Segment Open
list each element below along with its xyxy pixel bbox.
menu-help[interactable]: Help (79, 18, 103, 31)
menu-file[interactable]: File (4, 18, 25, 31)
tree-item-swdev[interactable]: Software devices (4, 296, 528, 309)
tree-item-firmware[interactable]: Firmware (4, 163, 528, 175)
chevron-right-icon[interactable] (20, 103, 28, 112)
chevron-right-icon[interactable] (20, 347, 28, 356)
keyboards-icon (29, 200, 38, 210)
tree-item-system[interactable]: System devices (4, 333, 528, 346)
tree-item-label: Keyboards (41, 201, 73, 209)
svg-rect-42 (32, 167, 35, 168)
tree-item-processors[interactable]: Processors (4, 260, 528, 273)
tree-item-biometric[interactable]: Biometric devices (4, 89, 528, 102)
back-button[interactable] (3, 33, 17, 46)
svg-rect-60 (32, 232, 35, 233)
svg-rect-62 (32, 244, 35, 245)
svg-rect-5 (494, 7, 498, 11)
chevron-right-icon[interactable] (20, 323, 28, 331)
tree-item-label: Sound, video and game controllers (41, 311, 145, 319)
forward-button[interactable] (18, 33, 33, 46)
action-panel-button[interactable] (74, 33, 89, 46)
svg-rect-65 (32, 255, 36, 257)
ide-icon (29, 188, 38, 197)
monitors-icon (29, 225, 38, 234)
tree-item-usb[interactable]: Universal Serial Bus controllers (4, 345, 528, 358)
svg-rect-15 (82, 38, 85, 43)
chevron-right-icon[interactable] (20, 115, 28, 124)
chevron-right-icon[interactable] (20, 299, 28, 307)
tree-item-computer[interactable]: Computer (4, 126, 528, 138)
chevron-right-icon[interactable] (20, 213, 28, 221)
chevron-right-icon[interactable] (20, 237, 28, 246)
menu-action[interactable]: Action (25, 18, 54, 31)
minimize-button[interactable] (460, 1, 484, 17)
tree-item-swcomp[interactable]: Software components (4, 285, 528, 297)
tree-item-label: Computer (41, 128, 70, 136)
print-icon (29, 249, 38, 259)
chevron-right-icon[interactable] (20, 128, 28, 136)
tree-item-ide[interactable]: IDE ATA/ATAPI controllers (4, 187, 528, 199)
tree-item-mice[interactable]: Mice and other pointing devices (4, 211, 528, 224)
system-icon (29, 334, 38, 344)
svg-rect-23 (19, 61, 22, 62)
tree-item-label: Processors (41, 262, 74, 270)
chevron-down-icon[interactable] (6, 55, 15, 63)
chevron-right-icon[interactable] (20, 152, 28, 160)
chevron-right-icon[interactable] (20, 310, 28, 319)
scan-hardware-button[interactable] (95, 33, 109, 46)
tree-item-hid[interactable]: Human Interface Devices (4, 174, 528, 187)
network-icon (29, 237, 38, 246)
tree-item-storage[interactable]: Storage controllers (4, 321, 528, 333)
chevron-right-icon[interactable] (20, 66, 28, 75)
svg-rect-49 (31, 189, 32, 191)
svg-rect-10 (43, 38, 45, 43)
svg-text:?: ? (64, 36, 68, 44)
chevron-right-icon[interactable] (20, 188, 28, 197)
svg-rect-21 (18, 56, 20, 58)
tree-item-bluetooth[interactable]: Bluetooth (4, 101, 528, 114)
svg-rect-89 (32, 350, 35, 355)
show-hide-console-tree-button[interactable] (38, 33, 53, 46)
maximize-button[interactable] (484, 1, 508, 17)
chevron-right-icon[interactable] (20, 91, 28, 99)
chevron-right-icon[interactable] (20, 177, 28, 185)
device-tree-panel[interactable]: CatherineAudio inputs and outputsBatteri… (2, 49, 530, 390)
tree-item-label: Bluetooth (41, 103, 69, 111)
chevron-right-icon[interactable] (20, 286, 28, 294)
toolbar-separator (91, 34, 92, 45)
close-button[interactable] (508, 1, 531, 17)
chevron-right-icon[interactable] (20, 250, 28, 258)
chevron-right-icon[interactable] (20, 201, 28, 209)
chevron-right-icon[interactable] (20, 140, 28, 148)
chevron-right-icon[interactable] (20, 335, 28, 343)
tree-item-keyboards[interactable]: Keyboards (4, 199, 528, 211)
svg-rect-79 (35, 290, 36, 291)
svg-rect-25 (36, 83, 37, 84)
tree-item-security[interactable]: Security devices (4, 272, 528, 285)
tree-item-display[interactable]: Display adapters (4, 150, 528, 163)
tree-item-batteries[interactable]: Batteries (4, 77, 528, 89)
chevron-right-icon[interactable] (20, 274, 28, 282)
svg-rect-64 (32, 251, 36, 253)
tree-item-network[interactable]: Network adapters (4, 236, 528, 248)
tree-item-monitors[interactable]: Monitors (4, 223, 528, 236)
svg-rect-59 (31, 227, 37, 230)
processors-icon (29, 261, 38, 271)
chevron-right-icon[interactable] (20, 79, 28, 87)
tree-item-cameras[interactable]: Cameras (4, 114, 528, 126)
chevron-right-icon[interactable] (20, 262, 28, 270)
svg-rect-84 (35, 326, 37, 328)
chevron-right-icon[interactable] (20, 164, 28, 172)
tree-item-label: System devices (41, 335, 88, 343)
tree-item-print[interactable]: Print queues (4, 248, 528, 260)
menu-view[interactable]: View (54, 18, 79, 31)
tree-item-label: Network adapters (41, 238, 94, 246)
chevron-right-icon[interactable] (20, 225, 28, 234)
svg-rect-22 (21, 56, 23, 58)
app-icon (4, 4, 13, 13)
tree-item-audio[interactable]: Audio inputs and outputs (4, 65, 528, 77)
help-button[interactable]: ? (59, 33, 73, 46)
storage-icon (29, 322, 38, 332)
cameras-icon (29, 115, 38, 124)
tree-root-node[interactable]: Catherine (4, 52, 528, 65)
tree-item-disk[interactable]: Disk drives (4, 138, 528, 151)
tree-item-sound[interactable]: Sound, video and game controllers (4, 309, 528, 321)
Segment Closed
__PROBLEM TO SOLVE__
Produce a verbatim copy of each record above.

__REPLY__
list each element below along with its xyxy pixel bbox.
menu-help[interactable]: Help (79, 18, 103, 31)
menu-file[interactable]: File (4, 18, 25, 31)
tree-item-swdev[interactable]: Software devices (4, 296, 528, 309)
tree-item-firmware[interactable]: Firmware (4, 163, 528, 175)
chevron-right-icon[interactable] (20, 103, 28, 112)
chevron-right-icon[interactable] (20, 347, 28, 356)
keyboards-icon (29, 200, 38, 210)
tree-item-system[interactable]: System devices (4, 333, 528, 346)
tree-item-label: Keyboards (41, 201, 73, 209)
svg-rect-42 (32, 167, 35, 168)
tree-item-processors[interactable]: Processors (4, 260, 528, 273)
tree-item-biometric[interactable]: Biometric devices (4, 89, 528, 102)
back-button[interactable] (3, 33, 17, 46)
svg-rect-60 (32, 232, 35, 233)
svg-rect-62 (32, 244, 35, 245)
svg-rect-5 (494, 7, 498, 11)
chevron-right-icon[interactable] (20, 323, 28, 331)
tree-item-label: Sound, video and game controllers (41, 311, 145, 319)
forward-button[interactable] (18, 33, 33, 46)
action-panel-button[interactable] (74, 33, 89, 46)
svg-rect-65 (32, 255, 36, 257)
ide-icon (29, 188, 38, 197)
monitors-icon (29, 225, 38, 234)
tree-item-usb[interactable]: Universal Serial Bus controllers (4, 345, 528, 358)
svg-rect-15 (82, 38, 85, 43)
chevron-right-icon[interactable] (20, 115, 28, 124)
chevron-right-icon[interactable] (20, 299, 28, 307)
tree-item-computer[interactable]: Computer (4, 126, 528, 138)
chevron-right-icon[interactable] (20, 213, 28, 221)
chevron-right-icon[interactable] (20, 237, 28, 246)
menu-action[interactable]: Action (25, 18, 54, 31)
minimize-button[interactable] (460, 1, 484, 17)
tree-item-swcomp[interactable]: Software components (4, 285, 528, 297)
tree-item-label: Computer (41, 128, 70, 136)
print-icon (29, 249, 38, 259)
chevron-right-icon[interactable] (20, 128, 28, 136)
tree-item-ide[interactable]: IDE ATA/ATAPI controllers (4, 187, 528, 199)
tree-item-mice[interactable]: Mice and other pointing devices (4, 211, 528, 224)
system-icon (29, 334, 38, 344)
svg-rect-23 (19, 61, 22, 62)
tree-item-label: Processors (41, 262, 74, 270)
chevron-down-icon[interactable] (6, 55, 15, 63)
chevron-right-icon[interactable] (20, 152, 28, 160)
chevron-right-icon[interactable] (20, 310, 28, 319)
scan-hardware-button[interactable] (95, 33, 109, 46)
tree-item-hid[interactable]: Human Interface Devices (4, 174, 528, 187)
network-icon (29, 237, 38, 246)
tree-item-storage[interactable]: Storage controllers (4, 321, 528, 333)
chevron-right-icon[interactable] (20, 66, 28, 75)
svg-rect-49 (31, 189, 32, 191)
svg-rect-10 (43, 38, 45, 43)
svg-text:?: ? (64, 36, 68, 44)
chevron-right-icon[interactable] (20, 188, 28, 197)
svg-rect-21 (18, 56, 20, 58)
tree-item-bluetooth[interactable]: Bluetooth (4, 101, 528, 114)
svg-rect-89 (32, 350, 35, 355)
show-hide-console-tree-button[interactable] (38, 33, 53, 46)
maximize-button[interactable] (484, 1, 508, 17)
chevron-right-icon[interactable] (20, 91, 28, 99)
chevron-right-icon[interactable] (20, 177, 28, 185)
device-tree-panel[interactable]: CatherineAudio inputs and outputsBatteri… (2, 49, 530, 390)
tree-item-label: Bluetooth (41, 103, 69, 111)
chevron-right-icon[interactable] (20, 286, 28, 294)
toolbar-separator (91, 34, 92, 45)
close-button[interactable] (508, 1, 531, 17)
chevron-right-icon[interactable] (20, 250, 28, 258)
chevron-right-icon[interactable] (20, 201, 28, 209)
chevron-right-icon[interactable] (20, 140, 28, 148)
chevron-right-icon[interactable] (20, 335, 28, 343)
tree-item-keyboards[interactable]: Keyboards (4, 199, 528, 211)
svg-rect-79 (35, 290, 36, 291)
svg-rect-25 (36, 83, 37, 84)
tree-item-security[interactable]: Security devices (4, 272, 528, 285)
tree-item-display[interactable]: Display adapters (4, 150, 528, 163)
tree-item-batteries[interactable]: Batteries (4, 77, 528, 89)
chevron-right-icon[interactable] (20, 274, 28, 282)
svg-rect-64 (32, 251, 36, 253)
tree-item-network[interactable]: Network adapters (4, 236, 528, 248)
tree-item-monitors[interactable]: Monitors (4, 223, 528, 236)
svg-rect-59 (31, 227, 37, 230)
processors-icon (29, 261, 38, 271)
chevron-right-icon[interactable] (20, 79, 28, 87)
tree-item-cameras[interactable]: Cameras (4, 114, 528, 126)
chevron-right-icon[interactable] (20, 262, 28, 270)
svg-rect-84 (35, 326, 37, 328)
chevron-right-icon[interactable] (20, 164, 28, 172)
tree-item-label: System devices (41, 335, 88, 343)
tree-item-print[interactable]: Print queues (4, 248, 528, 260)
menu-view[interactable]: View (54, 18, 79, 31)
tree-item-label: Network adapters (41, 238, 94, 246)
chevron-right-icon[interactable] (20, 225, 28, 234)
svg-rect-22 (21, 56, 23, 58)
app-icon (4, 4, 13, 13)
tree-item-audio[interactable]: Audio inputs and outputs (4, 65, 528, 77)
help-button[interactable]: ? (59, 33, 73, 46)
storage-icon (29, 322, 38, 332)
cameras-icon (29, 115, 38, 124)
tree-root-node[interactable]: Catherine (4, 52, 528, 65)
tree-item-disk[interactable]: Disk drives (4, 138, 528, 151)
tree-item-sound[interactable]: Sound, video and game controllers (4, 309, 528, 321)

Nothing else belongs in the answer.